Bulgarian 'racetrack' was FIA safety apoplexy version of 'Where's Waldo?'

BGTCC_Waldo
The Bulgarian Touring Car Championship was a short-lived race series in, as you may guess, the country of Bulgaria. As you may also guess, Bulgaria is a country that is a bit short on racetracks, having only Race Track Dracon, a fittingly austere circuit. So how does a race series exist in a country with no racetracks? Why, you make one out of the streets of a city like Veliko Tarnovo. Follow the jump for video of the race from onboard Atanas Bozhilov, Jr.’s (aka The Other Junior) Toyota Yaris, as most of the cars look to be B-segment hatchbacks.
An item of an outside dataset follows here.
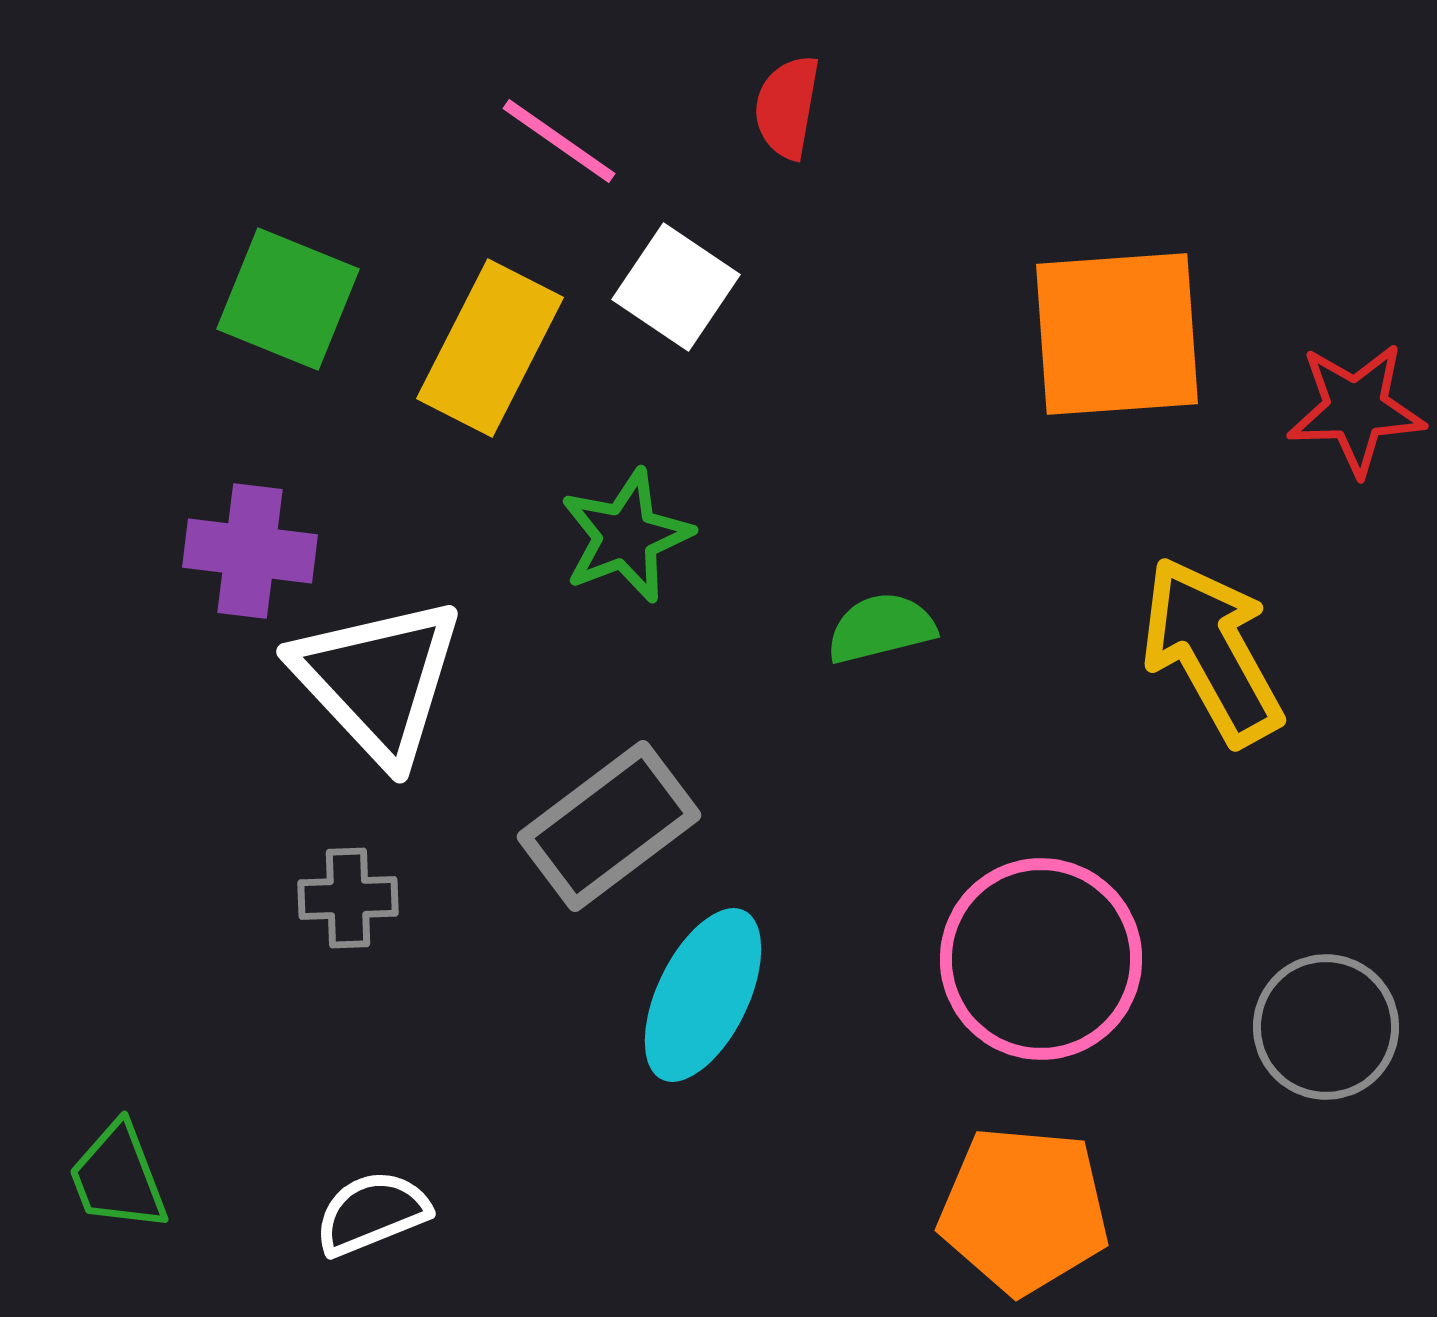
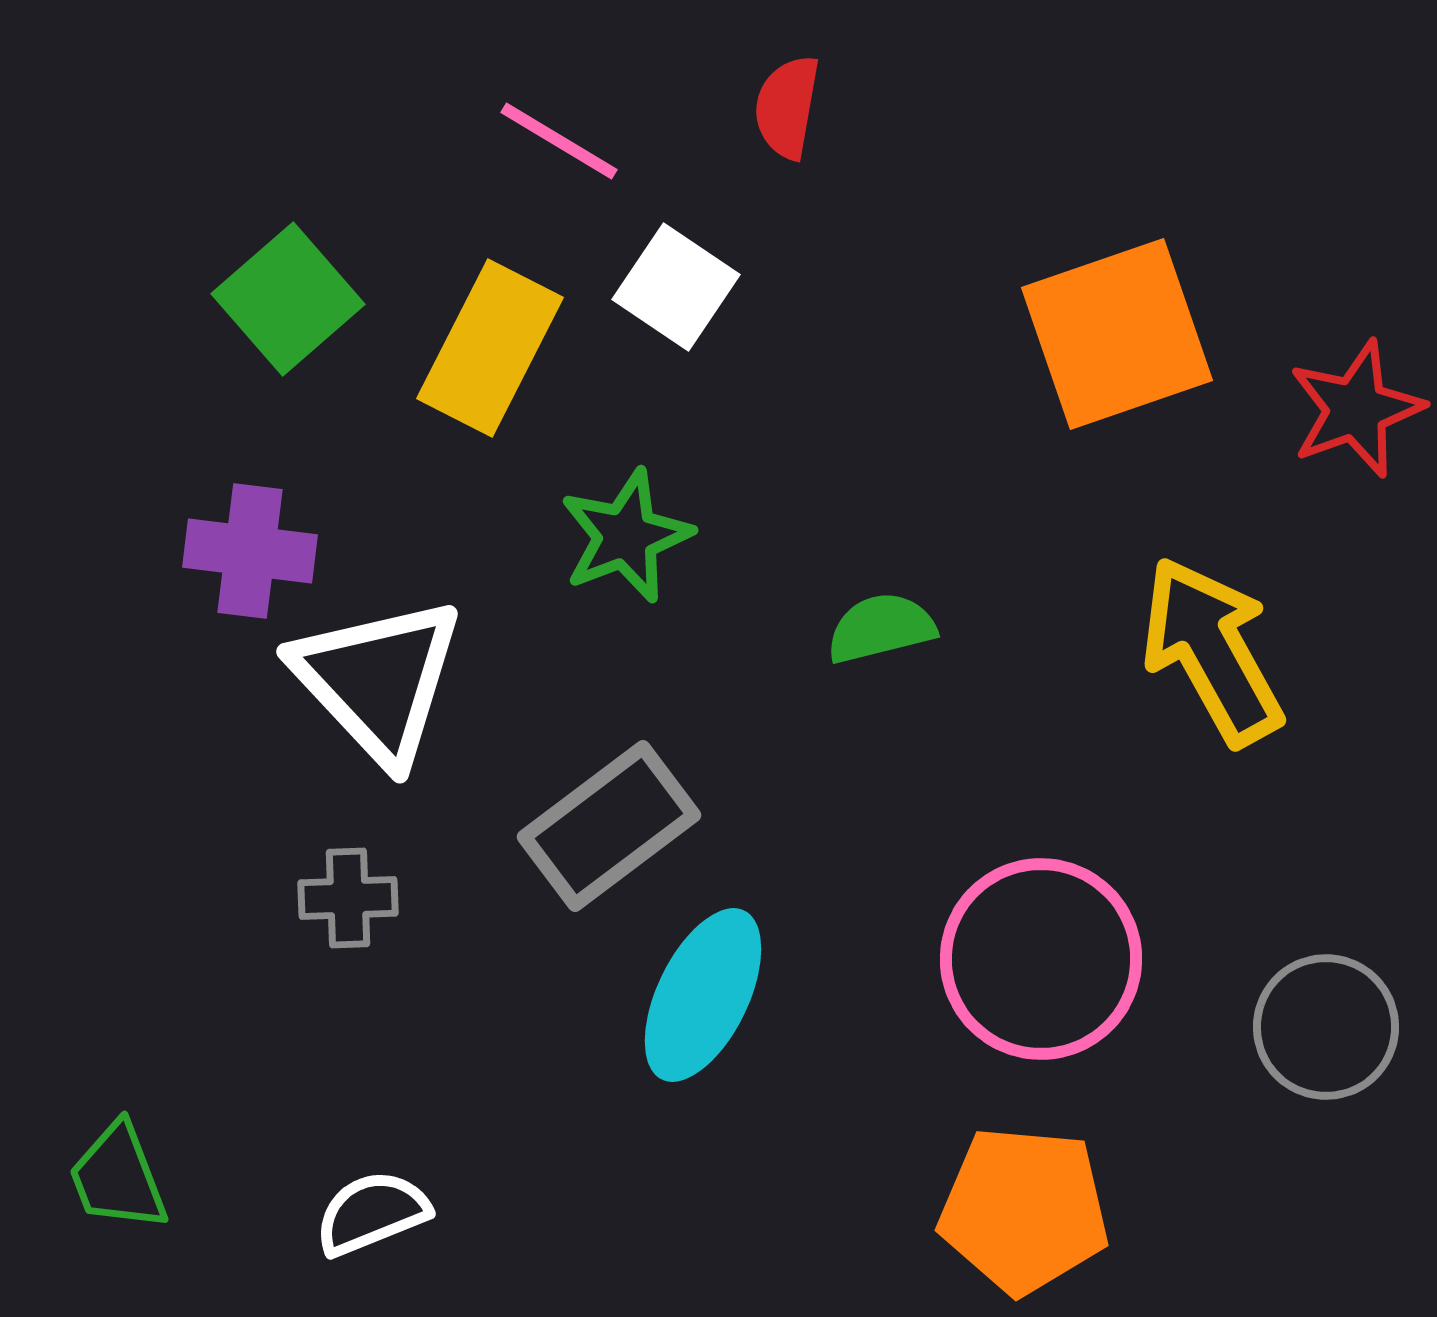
pink line: rotated 4 degrees counterclockwise
green square: rotated 27 degrees clockwise
orange square: rotated 15 degrees counterclockwise
red star: rotated 18 degrees counterclockwise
The cars seem safe enough, but like any good Where’s Waldo? book, there’s a checklist of things to look for that would make the “track’s” unwitting insurer start shredding documents (Just kidding, insurance is for the weak) and the FIA make this a Grade 300 circuit (Lower grade = Safer).
In addition to the bozo in the lead image standing on the live racetrack, can you find:

  • A couple dozen unprotected trees
  • Spectators clustered in a bus shelter not behind any kind of barrier
  • “Tire walls” in front of light poles
  • A marshall who is one braking-zone punt away from being a flag-holding grease spot
  • The potential to get knocked directly into racecars going the opposite direction
  • Onramps. So many onramps. Can you count them?
  • A hatchback that has explored the containment methods of a single tire laid on the ground and found it inadequate

Bulgaria was, at least in 2009, clearly in no danger of being called a Nanny State. In all actuality, the conditions here look a lot like what I’ve seen of early SCCA temporary street circuits from the 1950s, which were mostly employed until permanent circuits could be built. As racing is still very much a cottage industry in Europe outside of the northern and western parts of the continent, the motto for racing in Bulgaria must be akin to what an old boss told me while training me as a shift manager: “When a pint is holding a pint, it’s doing the best that it can.” (I later learned that was a misquoting of someone else, but the sentiment remains the same.)
But seriously, doesn’t this look like an absolute crap-ton of fun, “safety” aside? This is essentially what beaten-down suburban commuters like myself think about every day, carving mental racetracks out of our daily drive: “If only I could just hoon the everloving crap out of this car without worrying that someone driving a Rogue and yelling at their spouse on the phone will unexpectedly change lanes and push me into an un-tire-walled light pole near a man in a red windbreaker…”
 
A version of this story appeared on Per Schroeder’s short-lived GarageLove.com blog (before he moved to MotoIQ) a couple years ago, but this version is far superior. Sorry/not sorry, Per. Hat-tip to my good friend Mike Palmer for sending me this back then.
[Source: Ara Motorsport on YouTube]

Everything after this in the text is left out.